Each assembly language segment is about as readable as the other. I'll let the reader decide how ultimately readable hundreds or thousands or even millions of lines like these would be.
So what would be WAY more readable? How about something like:
somevar = 3 + 5
Or at least:
3 5 +
So those are in English, sort of.
The first one is in some kind of higher level language with a named variable storing the result. The second is more suitable for translation into a stack based machine. In each case, one terse line substitutes for multiple lines of native code or assembler.

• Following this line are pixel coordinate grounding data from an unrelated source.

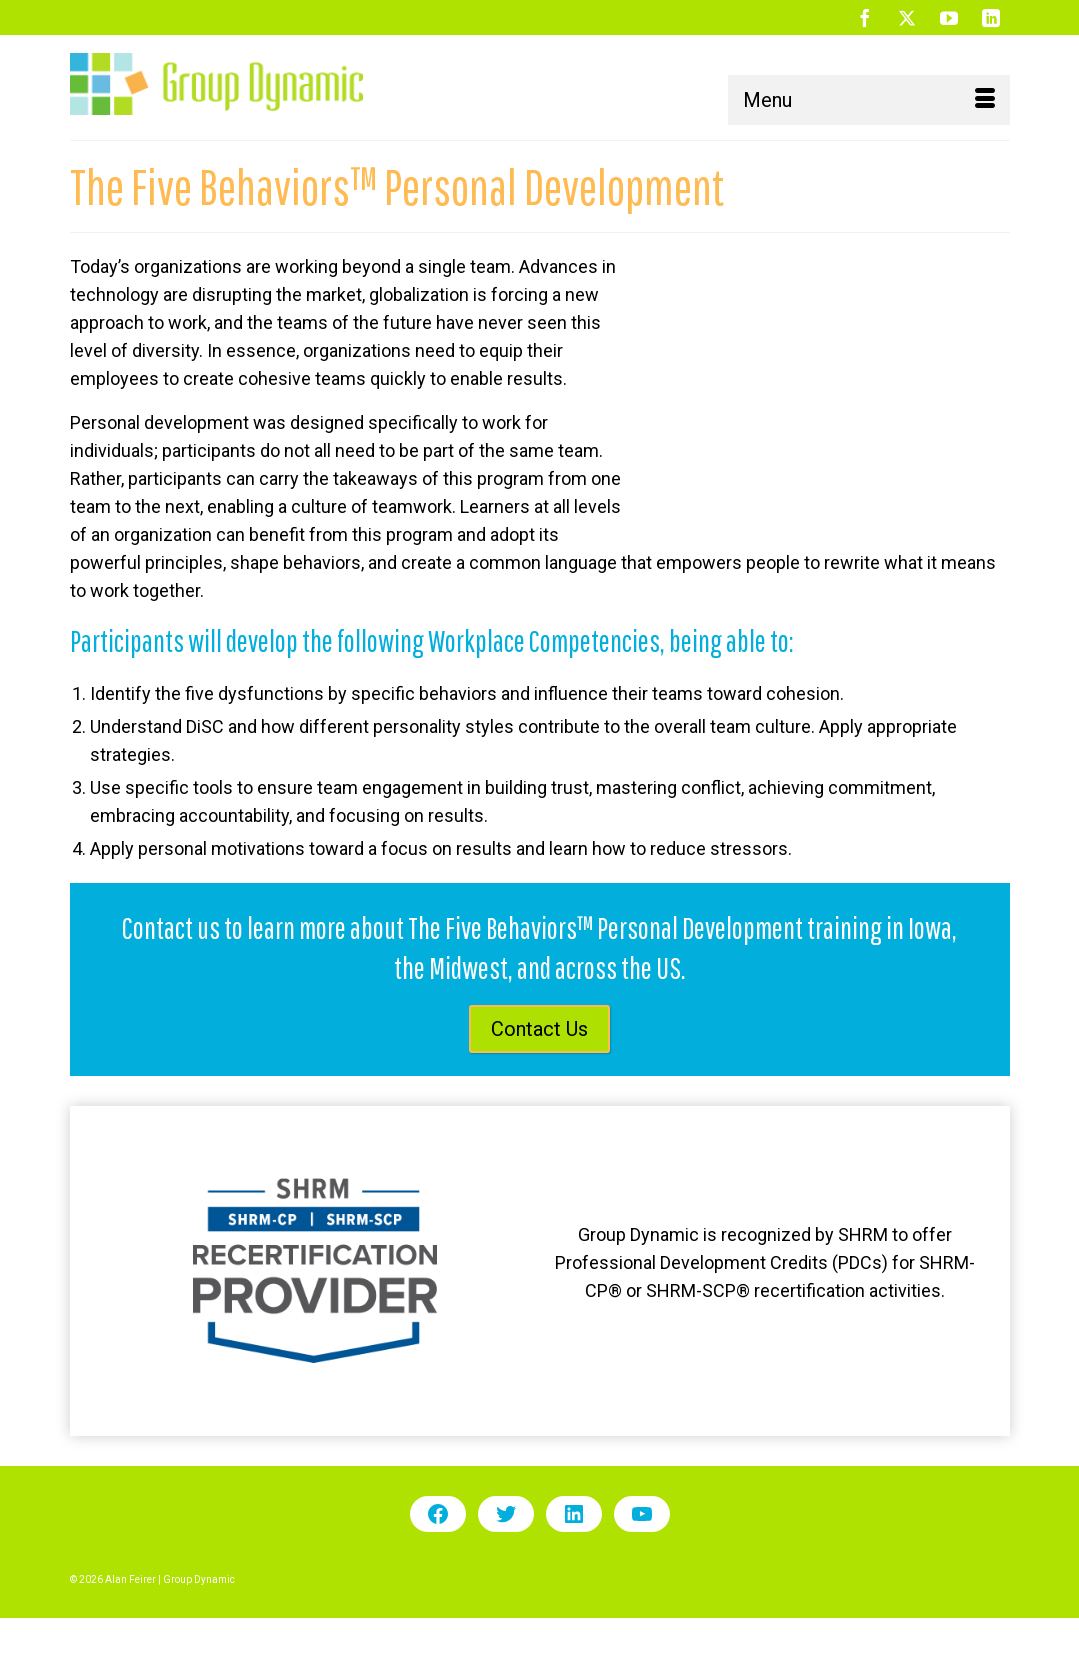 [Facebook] (865, 17)
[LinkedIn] (991, 17)
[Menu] (869, 100)
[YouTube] (949, 17)
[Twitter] (907, 17)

For each conceptual step we've taken so far, the translation program has to do more. The first three examples merely have to translate a line of text into a binary value to be slotted into the machine's memory. Basically the front panel switches have been turned into those lines of text. The third example isn't really that much more complicated than the first two, the translator simply has to learn to ignore stuff that isn't a value destined for the machine.
The assembly language translators have to be more sophisticated. English words like MOV and ADD have to be read in and worked over to become one or more lines of machine code before that code can be loaded into memory. Numbers with an @ sign before them are very different than numbers standing alone. In other words, the translator has to deal with a richer "English" input format.
The last two examples are even more terse, and require an even more advanced program. There are two basic kinds of such translators, "interpreters" and "compilers."
An interpreter typically takes a single line of the typed input and turns it into machine code that immediately runs. So for the line: "somevar = 3 + 5" the interpreter has to figure out that somevar is a variable for storing the result, and that the + sign is ultimately an ADD instruction.
Chances are there's a formalism enforced on the English "source code" containing such lines to help the interpreter figure things out when it gets to them. The interpreter might need a "declaration" line for somevar something like:
variable integer = somevar
A complete program which would display the result might be:
variable integer = somevar somevar = 3 + 5 print somevar
These statements could be typed in one at a time, or could be saved in a "source file" which would be read into the interpreter. Note that the words "variable" "integer" and "print" would have to be reserved for the interpreter's use. You couldn't get away with "variable = 3 + 5", for example, it would confuse things. No doubt print an error.
The next step up is the compiler. It takes all the lines in a source file, crunches on them for awhile, and produces a finished program with a unique name. The above three lines might be compiled into "myprogram.exe" for example, and a compiling session might look something like this:
> compile mysource myprogram > run myprogram > 8
Both the interpreter and compiler produce machine code. The difference is that the compiler, since it operates on a whole source file rather than on one line at a time, can access a bag of tricks to make the program run much faster.
On the other hand, the interpreter can be more user friendly, giving the results of small source changes more quickly, and letting you know immediately that "variable = 3 + 5" is an illegal statement, allowing you to debug as you code each line.
Compilers in particular may produce both machine & assembly code, and may even add simple comments to the assembler output.
We've come quite a way towards something human-friendly, even if it is not truly conversational English. Typing (or speaking!) an input like:
"Please add three and five and send the result to my screen."
would be possible to process today, but having a really LONG conversation turned into a working program ain't gonna happen - not yet, anyway.